Die auch in der Schweiz anwendbare DSGVO tritt im Mai in Kraft, während das Parlament mit der Revision des Bundesgesetzes über den Datenschutz, kurz DSG, aus dem Jahr 1993 noch am Anfang steht. Gleichzeitig sind die mit zusätzlichen Mitteln und Kompetenzen ausgestatteten Datenschutzbehörden in der EU daran, ihre Zusammenarbeit zu bündeln. Das stellt die Datenschutzbehörden des Bundes und der Kantone vor die Herausforderung, in dieser schwierigen Übergangszeit mit vergleichsweise bescheidenen Befugnissen und Ressourcen eine Aufsichtspräsenz zu entfalten, die im In- und Ausland als glaubwürdig und proaktiv wahrnehmbar ist.

Wie wirkt sich die EU-DSVGO auf die Ausarbeitung des schweizerischen Datenschutzgesetzes aus?

Mit Abschluss der Revision des DSG wird der Weg für die Schweiz und die EU frei, ihre Datenschutzgesetzgebungen gegenseitig als gleichwertig anzuerkennen.
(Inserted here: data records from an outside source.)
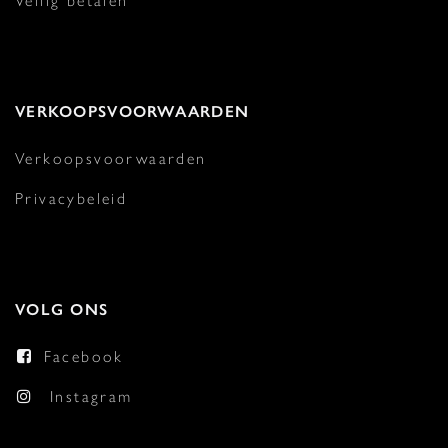
Veilig betalen
VERKOOPSVOORWAARDEN
Verkoopsvoorwaarden
Privacybeleid
VOLG ONS
Facebook
Instagram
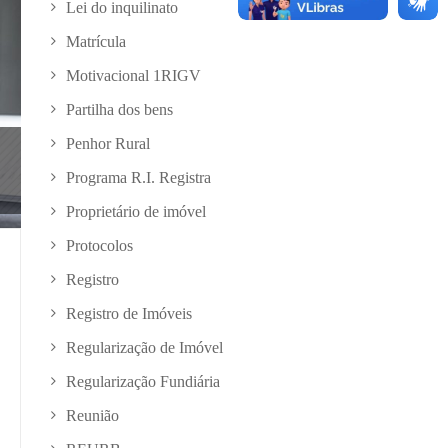
Lei do inquilinato
Matrícula
Motivacional 1RIGV
Partilha dos bens
Penhor Rural
Programa R.I. Registra
Proprietário de imóvel
Protocolos
Registro
Registro de Imóveis
Regularização de Imóvel
Regularização Fundiária
Reunião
Für die Schweiz ist dies als Rechtsstaat und Wirtschaftsstandort zentral.

Unternehmen müssen künftig Datenschutzverletzungen melden. Wie können Datenschützer diese Meldepflicht überwachen?

Entsprechende Vorfälle müssen nach der DSGVO in der Regel innert 72 Stunden ab Entdeckung gemeldet und dokumentiert werden. Spekuliert ein Unternehmen darauf, dass nicht gemeldete Verletzungen unentdeckt bleiben, riskiert es massive Reputationsschäden und Sanktionen. Vorsätzliche Verletzungen der Meldepflicht werden auch nach dem revidierten DSG verschärfte Sanktionen nach sich ziehen. Meine Behörde wird solche Verfehlungen konsequent zur Anzeige bringen.

Welche Branchen sind besonders betroffen?

Betroffen sind Unternehmen aller Branchen, die grosse Mengen von Personendaten durch automatisierte Verfahren profilbildend analysieren. Die DSGVO ist sowohl auf Grosskonzerne als auch auf mittlere oder kleine Betriebe anwendbar. Das viel zitierte Beispiel von Hotels, die zur Bearbeitung ihrer Kundendaten teure Beratungsdienstleistungen einkaufen müssen, scheint mir übertrieben.